Noninvasive monitoring of respiratory function is common for mechanically ventilated patients. This is particularly the case with pulse oximetry, which is now available as part of the bedside monitoring system in most critical care units. Although pulse oximetry has become a standard of care during mechanical ventilation, it is important to recognize that there are few, if any, outcome studies to demonstrate the effectiveness of this monitor. Much of the success of pulse oximetry is related to its ease of use, compared to capnography and transcutaneous monitors. Capnography is commonly used in the operating room and is popular in some critical care units, while transcutaneous monitoring is used less commonly.

Pulse Oximetry

Principle of Operation

Pulse oximetry passes two wavelengths of light (usually 660 nm and 940 nm) through a pulsating vascular bed and determines oxygen saturation (SpO2) from the ratio of the amplitudes of the plethysmographic waveforms. A variety of oximeter probes are available in disposable and nondisposable designs, including finger probes, toe probes, ear probes, nasal probes, and foot probes. Most pulse oximeters provide a display of the plethysmographic waveform. Inspection of this waveform allows the user to detect artifacts such as that which occurs with motion and low perfusion. Because pulse oximeters evaluate each arterial pulse, they display heart rate as well as SpO2. The saturation reading should be questioned if the oximeter heart rate differs considerably from the actual heart rate, but good agreement between the pulse oximeter heart rate and the actual heart rate does not guarantee a correct SpO2 reading.

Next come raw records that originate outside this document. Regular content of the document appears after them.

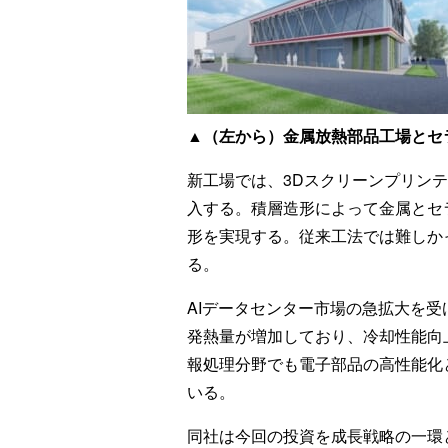
▲（左から）金属放熱部品工場とセ
新工場では、3Dスクリーンプリン
入する。積層造形によって金属とセ
形を実現する。従来工法では難しか
る。
AIデータセンター市場の急拡大を受
発熱量が増加しており、冷却性能向
報処理分野でも電子部品の高性能化
いる。
同社は今回の投資を成長戦略の一環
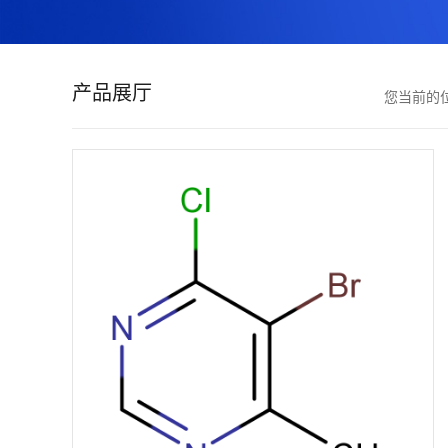
证
书
产品展厅
您当前的
荣
誉
产
品
展
厅
联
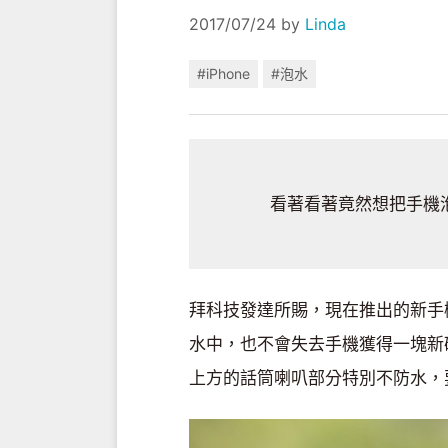
2017/07/24
by
Linda
#iPhone
#泡水
看著看著竟然想把手機
拜科技發達所賜，現在推出的新手
水中，也不會失去手機獲得一塊新
上方的話筒喇叭部分特別不防水，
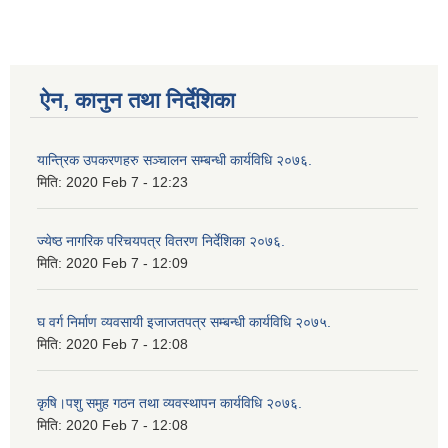
ऐन, कानुन तथा निर्देशिका
यान्त्रिक उपकरणहरु सञ्चालन सम्बन्धी कार्यविधि २०७६.
मिति:
2020 Feb 7 - 12:23
ज्येष्ठ नागरिक परिचयपत्र वितरण निर्देशिका २०७६.
मिति:
2020 Feb 7 - 12:09
घ वर्ग निर्माण व्यवसायी इजाजतपत्र सम्बन्धी कार्यविधि २०७५.
मिति:
2020 Feb 7 - 12:08
कृषि।पशु समुह गठन तथा व्यवस्थापन कार्यविधि २०७६.
मिति:
2020 Feb 7 - 12:08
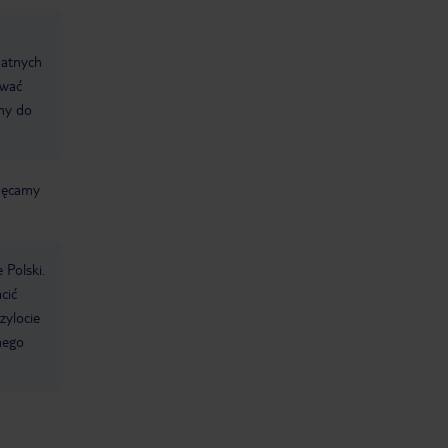
datnych
ować
śmy do
chęcamy
 Polski.
cić
zylocie
nego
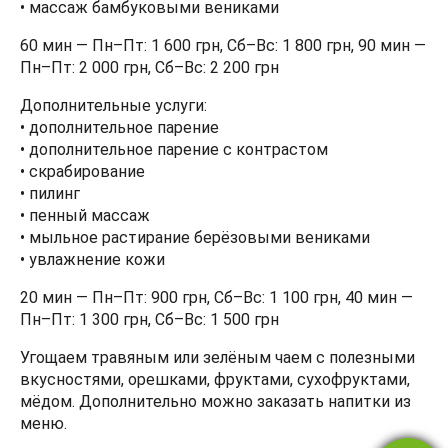
• массаж бамбуковыми вениками
60 мин — Пн–Пт: 1 600 грн, Сб–Вс: 1 800 грн, 90 мин —
Пн–Пт: 2 000 грн, Сб–Вс: 2 200 грн
Дополнительные услуги:
• дополнительное парение
• дополнительное парение с контрастом
• скрабирование
• пилинг
• пенный массаж
• мыльное растирание берёзовыми вениками
• увлажнение кожи
20 мин — Пн–Пт: 900 грн, Сб–Вс: 1 100 грн, 40 мин —
Пн–Пт: 1 300 грн, Сб–Вс: 1 500 грн
Угощаем травяным или зелёным чаем с полезными
вкусностями, орешками, фруктами, сухофруктами,
мёдом. Дополнительно можно заказать напитки из
меню.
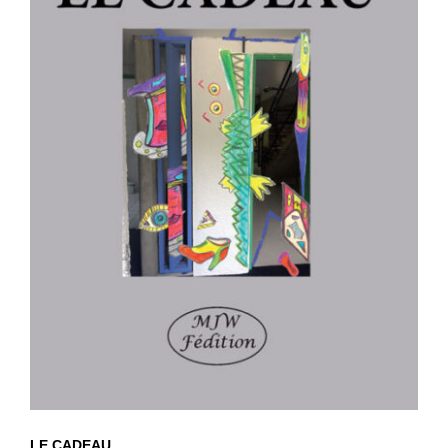
LE CADEAU
LE CADEAU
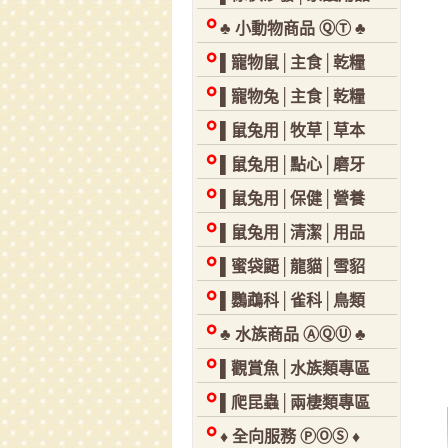
♣ 小動物商品 ⓆⓉ ♣
▌寵物鼠│主食│乾糧
▌寵物兔│主食│乾糧
▌鼠兔用│牧草│草本
▌鼠兔用│點心│磨牙
▌鼠兔用│保健│營養
▌鼠兔用│清潔│用品
▌蜜袋鼯│龍貓│雪貂
▌鸚鵡科│雀科│鳥類
♣ 水族商品 ⒶⓆⓊ ♣
▌觀賞魚│水族類專區
▌爬昆蟲│兩棲類專區
♦ 全向服務 ⓅⓄⓈ ♦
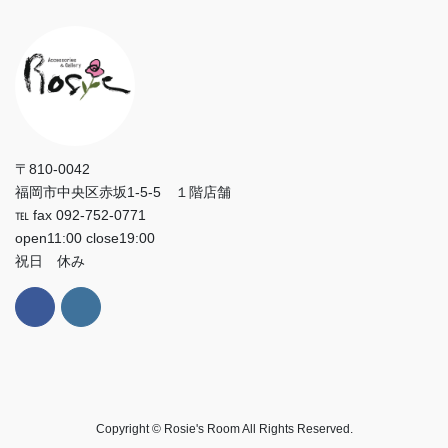
〒810-0042
福岡市中央区赤坂1-5-5 １階店舗
℡ fax 092-752-0771
open11:00 close19:00
祝日 休み
Copyright © Rosie's Room All Rights Reserved.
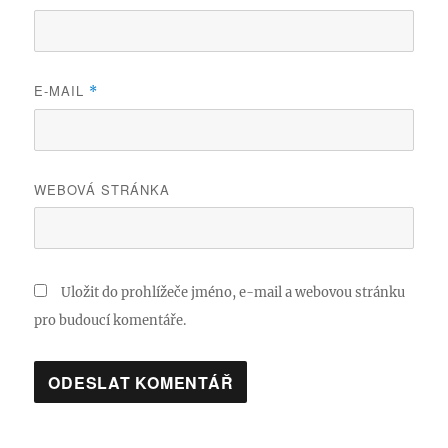
E-MAIL
*
WEBOVÁ STRÁNKA
Uložit do prohlížeče jméno, e-mail a webovou stránku
pro budoucí komentáře.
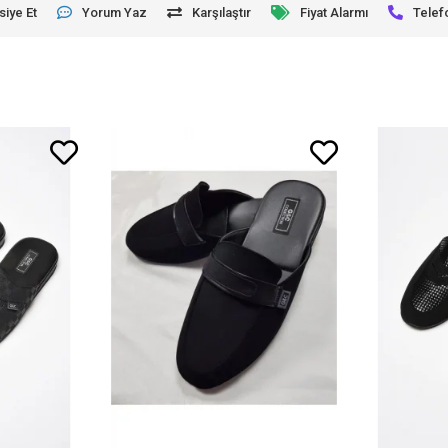
siye Et
Yorum Yaz
Karşılaştır
Fiyat Alarmı
Telef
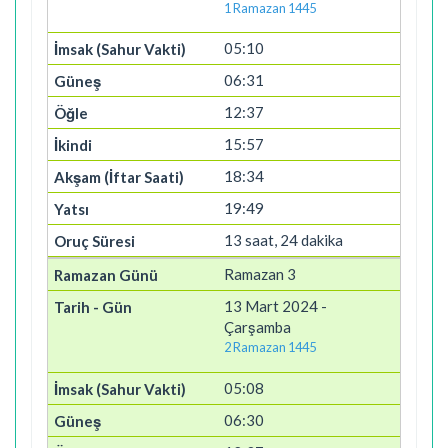
1 Ramazan 1445
05:10
06:31
12:37
15:57
18:34
19:49
13 saat, 24 dakika
Ramazan 3
13 Mart 2024 -
Çarşamba
2 Ramazan 1445
05:08
06:30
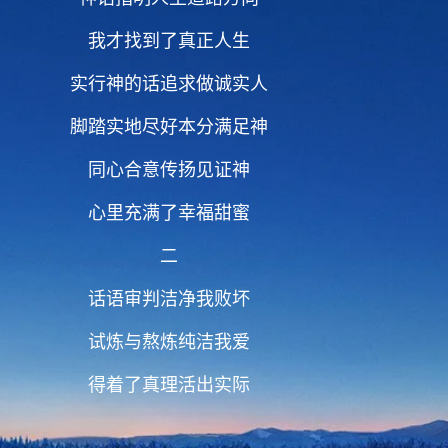
我才找到了真正人生
实行神的话追求做诚实人
脚踏实地尽好本分满足神
同心合意传扬见证神
心里充满了幸福甜蜜
二
话语审判洁净我败坏
试炼与熬炼纯洁我爱
得着了真理活出实际
得神称许是最大福气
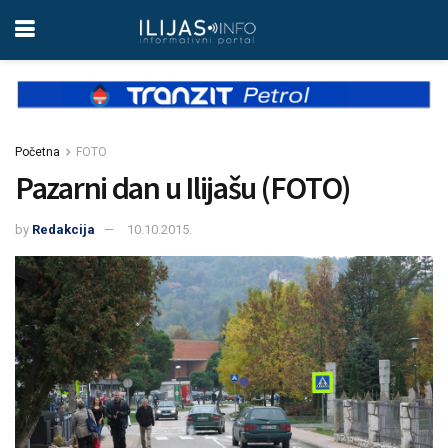
Početna
FOTO
Pazarni dan u Ilijašu (FOTO)
by
Redakcija
10.10.2015.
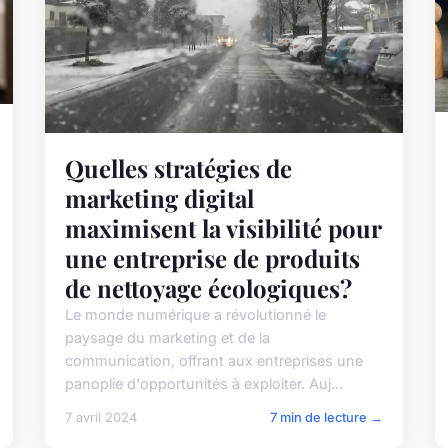
Quelles stratégies de
marketing digital
maximisent la visibilité pour
une entreprise de produits
de nettoyage écologiques?
Le monde numérique a révolutionné le
paysage du marketing et de la
communication, offrant aux entreprises une
panoplie d'opportunités à exploiter. Auj...
7 avril 2024
7 min de lecture →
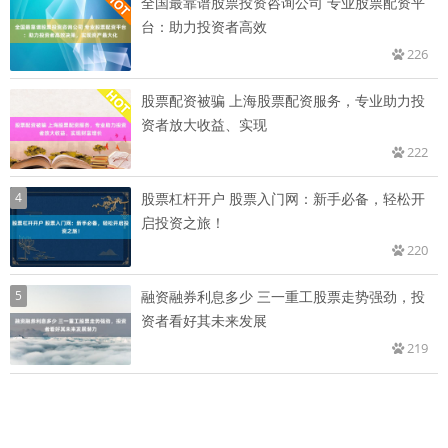
全国最靠谱股票投资咨询公司 专业股票配资平
台：助力投资者高效
226
股票配资被骗 上海股票配资服务，专业助力投
资者放大收益、实现
222
4
股票杠杆开户 股票入门网：新手必备，轻松开
启投资之旅！
220
5
融资融券利息多少 三一重工股票走势强劲，投
资者看好其未来发展
219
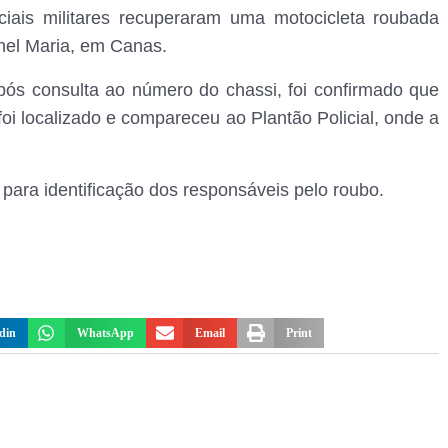
ciais militares recuperaram uma motocicleta roubada
nel Maria, em Canas.
ós consulta ao número do chassi, foi confirmado que
foi localizado e compareceu ao Plantão Policial, onde a
 para identificação dos responsáveis pelo roubo.
din
WhatsApp
Email
Print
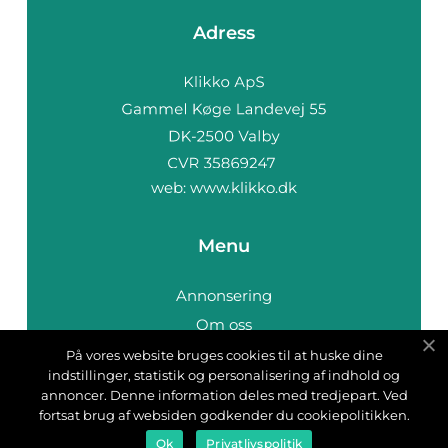
Adress
web:
www.klikko.dk
Menu
Annonsering
Om oss
Cookies
På vores website bruges cookies til at huske dine
indstillinger, statistik og personalisering af indhold og
Kontakta oss
annoncer. Denne information deles med tredjepart. Ved
Sitemap
fortsat brug af websiden godkender du cookiepolitikken.
Ok
Privatlivspolitik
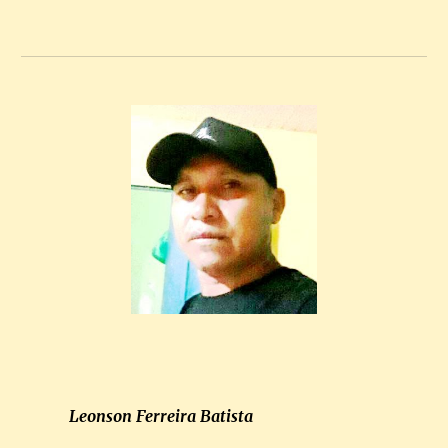
Leonson Ferreira Batista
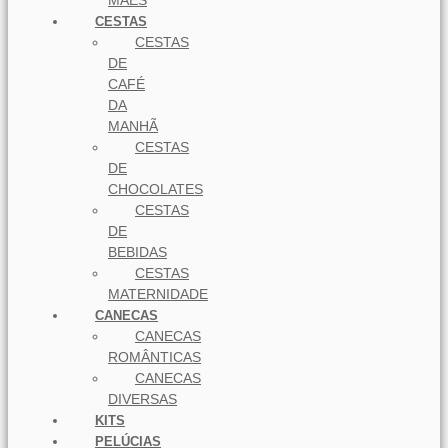
MÃES
CESTAS
CESTAS
DE
CAFÉ
DA
MANHÃ
CESTAS
DE
CHOCOLATES
CESTAS
DE
BEBIDAS
CESTAS
MATERNIDADE
CANECAS
CANECAS
ROMÂNTICAS
CANECAS
DIVERSAS
KITS
PELÚCIAS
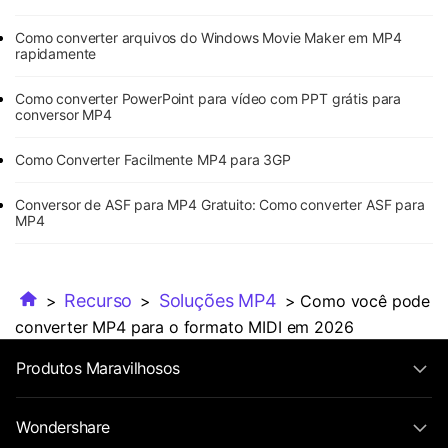
Como converter arquivos do Windows Movie Maker em MP4
rapidamente
Como converter PowerPoint para vídeo com PPT grátis para
conversor MP4
Como Converter Facilmente MP4 para 3GP
Conversor de ASF para MP4 Gratuito: Como converter ASF para
MP4
Recurso
Soluções MP4
>
>
> Como você pode
converter MP4 para o formato MIDI em 2026
Produtos Maravilhosos
Wondershare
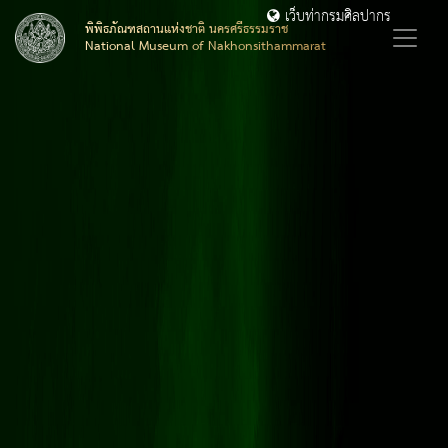
เว็บท่ากรมศิลปากร
พิพิธภัณฑสถานแห่งชาติ นครศรีธรรมราช
National Museum of Nakhonsithammarat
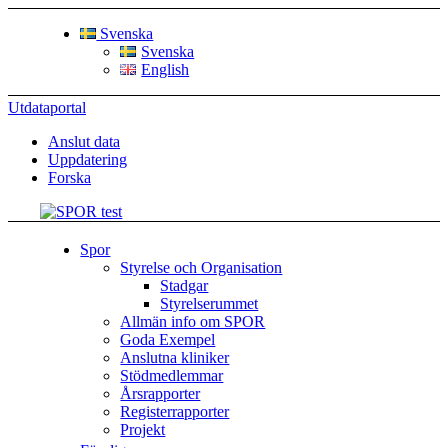
Svenska
Svenska
English
Utdataportal
Anslut data
Uppdatering
Forska
Spor
Styrelse och Organisation
Stadgar
Styrelserummet
Allmän info om SPOR
Goda Exempel
Anslutna kliniker
Stödmedlemmar
Årsrapporter
Registerrapporter
Projekt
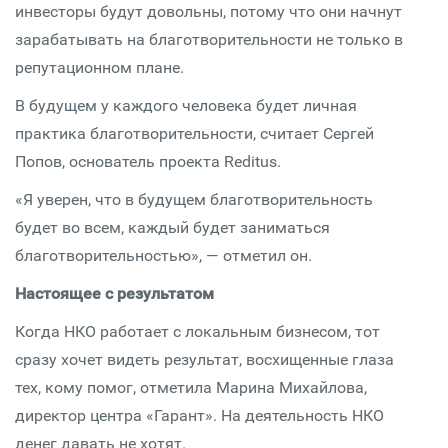
инвесторы будут довольны, потому что они начнут
зарабатывать на благотворительности не только в
репутационном плане.
В будущем у каждого человека будет личная
практика благотворительности, считает Сергей
Попов, основатель проекта Reditus.
«Я уверен, что в будущем благотворительность
будет во всем, каждый будет заниматься
благотворительностью», — отметил он.
Настоящее с результатом
Когда НКО работает с локальным бизнесом, тот
сразу хочет видеть результат, восхищенные глаза
тех, кому помог, отметила Марина Михайлова,
директор центра «Гарант». На деятельность НКО
денег давать не хотят.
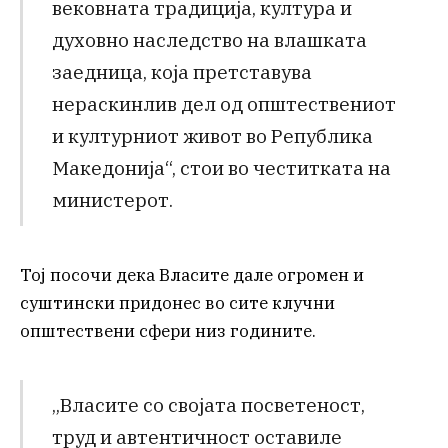
вековната традиција, култура и
духовно наследство на влашката
заедница, која претставува
нераскинлив дел од општествениот
и културниот живот во Република
Македонија“, стои во честитката на
министерот.
Тој посочи дека Власите дале огромен и
суштински придонес во сите клучни
општествени сфери низ годините.
„Власите со својата посветеност,
труд и автентичност оставиле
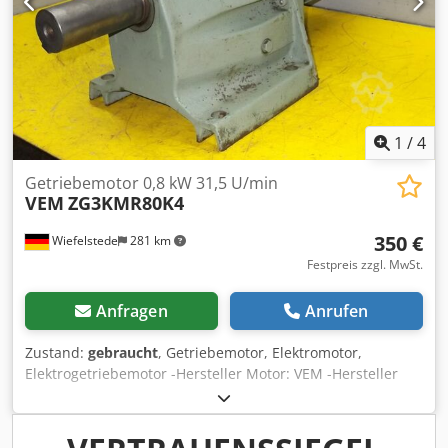
1
/
4
Getriebemotor 0,8 kW 31,5 U/min
VEM
ZG3KMR80K4
350 €
Wiefelstede
281 km
Festpreis zzgl. MwSt.
Anfragen
Anrufen
Zustand:
gebraucht
, Getriebemotor, Elektromotor,
Elektrogetriebemotor -Hersteller Motor: VEM -Hersteller
Getriebe: VEM -Drehzahl: 31,5 U/min -Leistung: 0,8 kW -
Bauform: B3 Dksdpfjckbgcsx Akcer -Durchmesser Welle: 48
mm -Schutzart: IP 44 -Anzahl: 1x Motoren vorhanden -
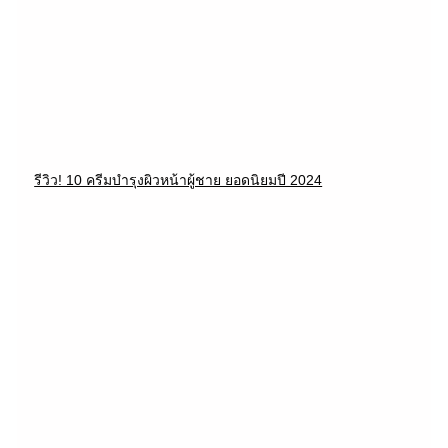
รีวิว! 10 ครีมบำรุงผิวหน้าผู้ชาย ยอดนิยมปี 2024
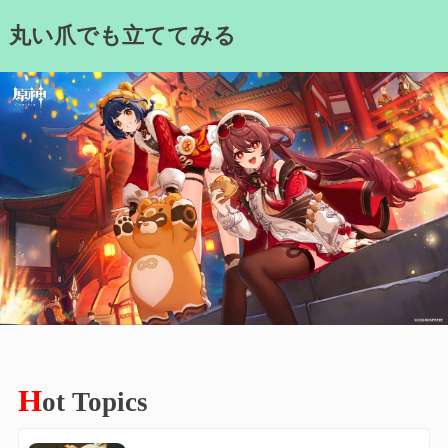
Skip
丸い爪でも立ててみる
to
content
H
ot Topics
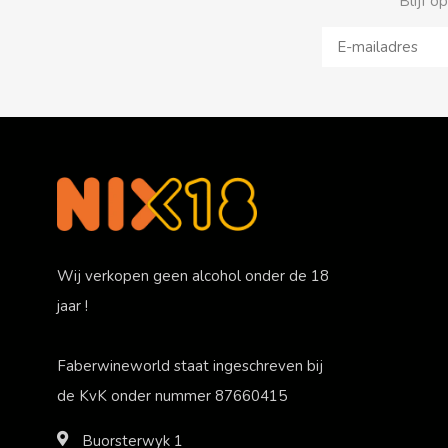
Blijf o
Wij verkopen geen alcohol onder de 18
jaar !
Faberwineworld staat ingeschreven bij
de KvK onder nummer 87660415
Buorsterwyk 1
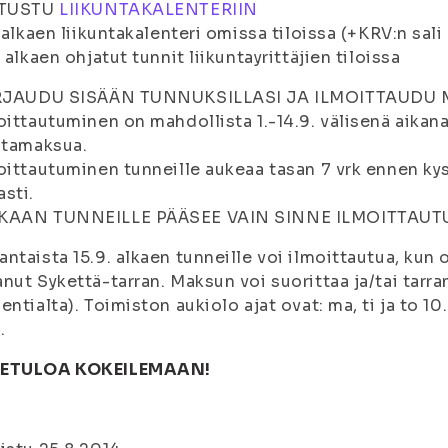
UTUSTU
LIIKUNTAKALENTERIIN
. alkaen liikuntakalenteri omissa tiloissa (+KRV:n sal
. alkaen ohjatut tunnit liikuntayrittäjien tiloissa
IRJAUDU SISÄÄN TUNNUKSILLASI JA ILMOITTAUDU
oittautuminen on mahdollista 1.-14.9. välisenä aikana
ntamaksua.
oittautuminen tunneille aukeaa tasan 7 vrk ennen kys
sti.
KAAN TUNNEILLE PÄÄSEE VAIN SINNE ILMOITTAUT
ntaista 15.9. alkaen tunneille voi ilmoittautua, kun
nut Sykettä-tarran. Maksun voi suorittaa ja/tai tarra
entialta). Toimiston aukiolo ajat ovat: ma, ti ja to 1
.
ETULOA KOKEILEMAAN!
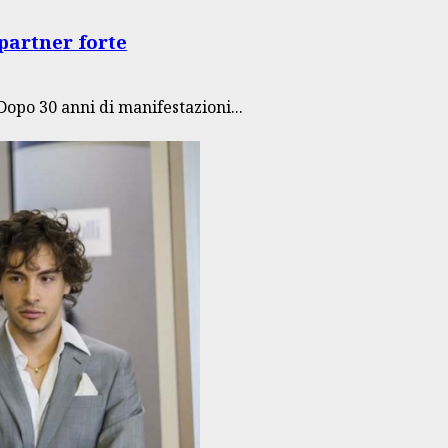
 partner forte
 Dopo 30 anni di manifestazioni...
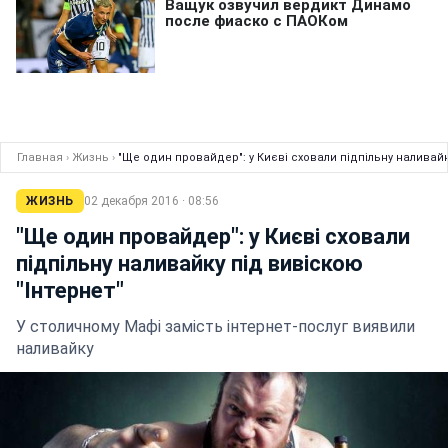
Главная
›
Жизнь
›
"Ще один провайдер": у Києві сховали підпільну наливайк
ЖИЗНЬ
02 декабря 2016 · 08:56
"Ще один провайдер": у Києві сховали
підпільну наливайку під вивіскою
"Інтернет"
У столичному Мафі замість інтернет-послуг виявили
наливайку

At saturations greater than 70%, the accuracy of pulse oximetry is about ±4% to 5%. To appreciate the implications of these accuracy limits, one must consider the oxyhemoglobin dissociation curve. If the pulse oximeter displays an SpO2 of 95%, the true saturation could be as low as 90% or as high as 100%. If the true saturation is 90%, the PaO2 will be about 60 mm Hg. However, if the true saturation is 100%, the PaO2 might be very high (≥ 150 mm Hg). Below 70%, the accuracy of pulse oximetry is worse, but the clinical importance of this is questionable. When using SpO2, one must understand the relationship between SO2 and PO2. ...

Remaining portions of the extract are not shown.